ATLANTA — The Atlanta City Detention Center (ACDC) stands tall, but mostly empty on the south side of the city. To some, the building represents law and order, for others it represents a need for criminal justice reform.
As part of an 11Alive investigative special, we looked at the history of the jail and heard arguments from both sides on what the future should be.
Mayor Keisha Lance Bottoms and community advocates have called for the city jail to close. But two years after the mayor declared plans to close it and "reimagining" it, the jail remains operational.
So what does reimagining look like?
Right now, there are four different ideas involving remodeling the building, redistributing funds and even a complete tear down to make a "Center for Equity."
"They invited me to come down and help them, and I was like, ‘Yeah, this is exactly what we do," Deanna Van Buren explained.
Van Buren is one of 500 Black female licensed architects in the United States.
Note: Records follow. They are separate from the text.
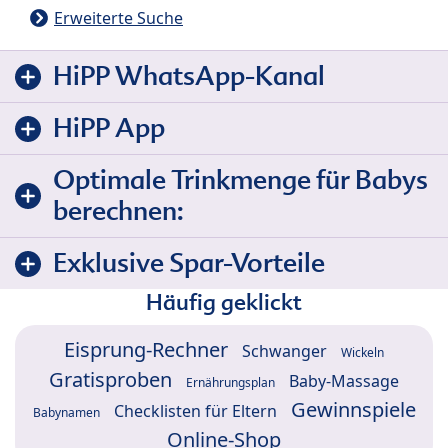
Erweiterte Suche
HiPP WhatsApp-Kanal
HiPP App
Optimale Trinkmenge für Babys
berechnen:
Exklusive Spar-Vorteile
Häufig geklickt
Eisprung-Rechner
Schwanger
Wickeln
Gratisproben
Baby-Massage
Ernährungsplan
Gewinnspiele
Checklisten für Eltern
Babynamen
Online-Shop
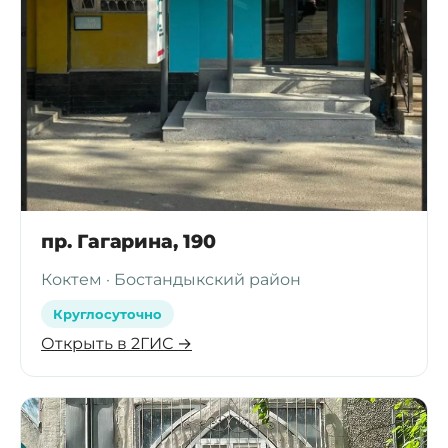
пр. Гагарина, 190
Коктем · Бостандыкский район
Круглосуточно
Открыть в 2ГИС →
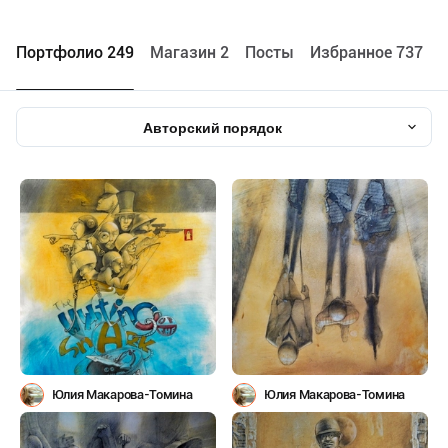
Портфолио 249
Maгазин 2
Посты
Избранное 737
Авторский порядок
Юлия Макарова-Томина
Юлия Макарова-Томина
Her non-profit works to find new uses for old jails. Based in Oakland, Van Buren flew in to work with the City of Atlanta.
“The fact is, this particular part of Atlanta and south Downtown, it should be an anchor. It should be a place you want to walk down Peachtree and go to,” Van Buren said.
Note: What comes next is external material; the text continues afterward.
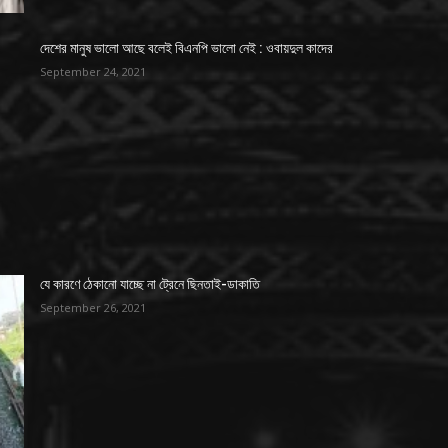
দেশের মানুষ ভালো আছে বলেই বিএনপি ভালো নেই : ওবায়দুল কাদের
September 24, 2021
যে কারণে ঠেকানো যাচ্ছে না ট্রেনে ছিনতাই-ডাকাতি
September 26, 2021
She goes on to explain that it's the area around the jail that also needs a change.
“The entire community down there, which is bail bondsmen, a jail, courts, no housing, no food, no retail, no wonderful communal spaces. It’s just built for justice," Van Buren said.
So what's her plan?
Van Buren's team submitted four concepts to the city council. Some remodel the jail. One knocks down and rebuilds a new space. All four provide pathways for Atlantans in need of services, from child care to legal services and a just a space for the community to gather.
Let's be clear, closing a jail is not an everyday thing. It's extremely rare, particularly for a city Atlanta's size. Rebuilding it as a center for the community is even more unusual.
All four concepts come with a hefty price tag, offset somewhat by the millions spent every year on a mostly empty jail.
"We’ve been sharing this with other cities and saying, ‘Look, you can do this!’ So they are a model already, whether they realize it or not. I hope they realize what’s been done. Now they just have to close the thing and do it," Van Buren explained.
In the second half of 2019, members of the Reimagining ACDC Task Force met to discuss potential changes to policies, programs, and of course, the building itself.
The task force held five meetings and scheduled a sixth and final one for March 2020. That meeting never happened. When the pandemic started, the topic was put aside.
This story is part of a week long series airing on 11Alive, investigating the history of the Atlanta City Detention Center and the debate over it's future.